Snail-regulated exosomal microRNA-21 suppresses NLRP3 inflammasome activity to enhance cisplatin resistance

Background Compared with the precise targeting of drug-resistant mutant cancer cells, strategies for eliminating non-genetic adaptation-mediated resistance are limited. The pros and cons of the existence of inflammasomes in cancer have been reported. Nevertheless, the dynamic response of inflammasomes to therapies should be addressed. Methods Tumor-derived exosomes were purified by differential ultracentrifugation and validated by nanoparticle tracking analysis and transmission electron microscopy. A proximity ligation assay and interleukin-1 beta (IL-1 beta) level were used for detecting activation of NLRP3 inflammasomes. RNA sequencing was used to analyze the exosomal RNAs. MIR21 knocked out human monocytic THP cells and mir21 knocked out murine oral cancer MTCQ1 cells were generated for confirming the exosomal delivery of microRNA (miR)-21. Syngeneic murine models for head and neck cancer (C57BLJ/6J), breast cancer (BALB/C) and lung cancer (C57BL/6J) were applied for examining the impact of Snail-miR21 axis on inflammasome activation in vivo.

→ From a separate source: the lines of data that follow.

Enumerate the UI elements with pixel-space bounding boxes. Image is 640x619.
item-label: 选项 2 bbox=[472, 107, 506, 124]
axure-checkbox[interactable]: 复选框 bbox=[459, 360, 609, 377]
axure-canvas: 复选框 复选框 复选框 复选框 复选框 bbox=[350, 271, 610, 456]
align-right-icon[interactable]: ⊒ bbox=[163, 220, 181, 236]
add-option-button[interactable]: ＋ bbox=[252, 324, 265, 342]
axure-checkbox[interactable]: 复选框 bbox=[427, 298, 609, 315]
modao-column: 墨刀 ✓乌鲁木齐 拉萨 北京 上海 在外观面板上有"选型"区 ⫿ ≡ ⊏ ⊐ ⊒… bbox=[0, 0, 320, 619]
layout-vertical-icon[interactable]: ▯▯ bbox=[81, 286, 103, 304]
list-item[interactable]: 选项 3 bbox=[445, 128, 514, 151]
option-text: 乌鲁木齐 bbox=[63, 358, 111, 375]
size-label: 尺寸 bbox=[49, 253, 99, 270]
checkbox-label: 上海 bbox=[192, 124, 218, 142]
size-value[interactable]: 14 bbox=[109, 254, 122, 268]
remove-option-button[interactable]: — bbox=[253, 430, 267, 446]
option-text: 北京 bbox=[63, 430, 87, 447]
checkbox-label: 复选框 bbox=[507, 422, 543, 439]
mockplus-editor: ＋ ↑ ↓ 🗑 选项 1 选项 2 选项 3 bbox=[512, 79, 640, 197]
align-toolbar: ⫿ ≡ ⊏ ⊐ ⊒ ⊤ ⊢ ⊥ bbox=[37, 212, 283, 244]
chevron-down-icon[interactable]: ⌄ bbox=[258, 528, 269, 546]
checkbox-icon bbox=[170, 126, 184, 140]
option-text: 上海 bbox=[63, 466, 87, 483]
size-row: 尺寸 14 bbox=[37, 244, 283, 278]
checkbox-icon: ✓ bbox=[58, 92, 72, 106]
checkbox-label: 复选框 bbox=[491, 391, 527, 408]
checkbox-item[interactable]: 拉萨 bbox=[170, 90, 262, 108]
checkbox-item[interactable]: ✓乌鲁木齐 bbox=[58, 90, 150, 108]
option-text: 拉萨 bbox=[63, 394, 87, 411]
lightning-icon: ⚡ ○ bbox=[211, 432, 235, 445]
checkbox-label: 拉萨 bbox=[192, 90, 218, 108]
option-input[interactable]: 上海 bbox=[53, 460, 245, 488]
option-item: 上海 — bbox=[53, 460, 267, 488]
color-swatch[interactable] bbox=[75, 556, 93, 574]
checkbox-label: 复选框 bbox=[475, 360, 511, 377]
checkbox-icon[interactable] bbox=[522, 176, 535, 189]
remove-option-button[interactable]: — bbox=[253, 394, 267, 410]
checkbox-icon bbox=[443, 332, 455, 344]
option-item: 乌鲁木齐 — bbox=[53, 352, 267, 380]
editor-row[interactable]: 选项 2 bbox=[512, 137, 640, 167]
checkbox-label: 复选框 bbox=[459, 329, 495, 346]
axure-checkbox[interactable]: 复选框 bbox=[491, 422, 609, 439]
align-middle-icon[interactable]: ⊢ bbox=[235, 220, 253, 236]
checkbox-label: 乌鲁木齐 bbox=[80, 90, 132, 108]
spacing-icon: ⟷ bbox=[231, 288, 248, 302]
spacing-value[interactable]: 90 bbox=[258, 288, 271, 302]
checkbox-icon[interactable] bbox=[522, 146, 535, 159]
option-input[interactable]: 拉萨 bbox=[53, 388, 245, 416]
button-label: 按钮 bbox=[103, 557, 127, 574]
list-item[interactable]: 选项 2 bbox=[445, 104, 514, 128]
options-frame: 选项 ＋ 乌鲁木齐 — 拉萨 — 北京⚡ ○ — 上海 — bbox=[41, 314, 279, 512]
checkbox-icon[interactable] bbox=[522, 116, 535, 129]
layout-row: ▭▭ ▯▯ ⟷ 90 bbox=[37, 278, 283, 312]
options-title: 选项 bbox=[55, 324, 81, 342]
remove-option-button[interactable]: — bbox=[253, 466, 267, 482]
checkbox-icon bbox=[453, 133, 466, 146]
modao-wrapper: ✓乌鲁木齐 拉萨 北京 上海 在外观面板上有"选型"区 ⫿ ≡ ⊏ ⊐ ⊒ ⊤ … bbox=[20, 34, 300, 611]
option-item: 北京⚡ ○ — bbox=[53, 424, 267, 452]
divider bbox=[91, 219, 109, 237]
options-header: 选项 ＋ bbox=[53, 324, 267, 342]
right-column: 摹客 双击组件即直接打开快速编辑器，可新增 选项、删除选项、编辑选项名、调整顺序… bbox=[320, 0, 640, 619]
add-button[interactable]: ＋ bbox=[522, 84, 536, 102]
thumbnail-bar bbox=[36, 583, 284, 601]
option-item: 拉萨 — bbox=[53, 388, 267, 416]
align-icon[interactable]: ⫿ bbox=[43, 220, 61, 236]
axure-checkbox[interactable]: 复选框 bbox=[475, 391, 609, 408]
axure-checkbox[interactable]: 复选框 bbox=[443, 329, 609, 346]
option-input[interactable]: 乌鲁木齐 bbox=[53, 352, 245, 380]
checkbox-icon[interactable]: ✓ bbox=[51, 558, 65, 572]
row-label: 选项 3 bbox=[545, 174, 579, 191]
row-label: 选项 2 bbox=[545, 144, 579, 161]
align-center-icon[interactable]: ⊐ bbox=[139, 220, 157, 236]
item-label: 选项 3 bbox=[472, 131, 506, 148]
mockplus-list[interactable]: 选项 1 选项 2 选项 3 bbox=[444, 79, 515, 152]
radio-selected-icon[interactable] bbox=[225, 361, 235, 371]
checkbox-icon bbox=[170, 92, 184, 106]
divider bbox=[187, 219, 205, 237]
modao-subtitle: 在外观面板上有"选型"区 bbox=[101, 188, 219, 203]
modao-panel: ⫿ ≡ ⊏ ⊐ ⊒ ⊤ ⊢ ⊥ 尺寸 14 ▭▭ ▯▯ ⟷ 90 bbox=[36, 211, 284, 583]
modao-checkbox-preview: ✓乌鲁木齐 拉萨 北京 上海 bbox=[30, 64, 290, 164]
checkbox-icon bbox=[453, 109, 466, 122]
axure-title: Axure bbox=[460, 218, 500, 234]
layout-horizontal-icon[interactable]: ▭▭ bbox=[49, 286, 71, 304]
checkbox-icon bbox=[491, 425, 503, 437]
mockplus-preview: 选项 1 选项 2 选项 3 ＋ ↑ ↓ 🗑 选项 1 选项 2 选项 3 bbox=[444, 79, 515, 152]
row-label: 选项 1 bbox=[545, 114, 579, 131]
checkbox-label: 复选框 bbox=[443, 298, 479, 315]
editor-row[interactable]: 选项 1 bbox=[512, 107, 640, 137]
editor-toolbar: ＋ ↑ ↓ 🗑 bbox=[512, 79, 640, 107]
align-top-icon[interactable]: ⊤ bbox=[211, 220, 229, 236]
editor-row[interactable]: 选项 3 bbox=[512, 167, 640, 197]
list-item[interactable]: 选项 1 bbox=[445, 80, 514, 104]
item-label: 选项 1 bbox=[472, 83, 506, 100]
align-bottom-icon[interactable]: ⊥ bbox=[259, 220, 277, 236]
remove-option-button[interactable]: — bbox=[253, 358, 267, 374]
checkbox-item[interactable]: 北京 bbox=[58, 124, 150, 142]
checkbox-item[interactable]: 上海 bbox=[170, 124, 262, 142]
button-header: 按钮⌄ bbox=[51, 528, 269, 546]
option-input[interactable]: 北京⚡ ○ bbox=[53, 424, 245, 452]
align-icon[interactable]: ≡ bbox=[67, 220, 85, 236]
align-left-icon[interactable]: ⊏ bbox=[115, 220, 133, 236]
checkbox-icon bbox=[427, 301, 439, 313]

Single-cell RNA sequencing was used for analyzing the tumor-infiltrated immune cells. Head and neck patient samples were used for validating the findings in clinical samples. Results We demonstrated that in cancer cells undergoing Snail-induced epithelial-mesenchymal transition (EMT), tumor cells suppress NLRP3 inflammasome activities of tumor-associated macrophages (TAMs) in response to chemotherapy through the delivery of exosomal miR-21. Mechanistically, miR-21 represses PTEN and BRCC3 to facilitate NLRP3 phosphorylation and lysine-63 ubiquitination, inhibiting NLRP3 inflammasome assembly. Furthermore, the Snail-miR-21 axis shapes the post-chemotherapy tumor microenvironment (TME) by repopulating TAMs and by activating CD8(+) T cells. In patients with head and neck cancer, the Snail-high cases lacked post-chemotherapy IL-1 beta surge and were correlated with a worse response. Conclusions This finding reveals the mechanism of EMT-mediated resistance beyond cancer stemness through modulation of post-treatment inflammasome activity. It also highlights the dynamic remodeling of the TME throughout metastatic evolution.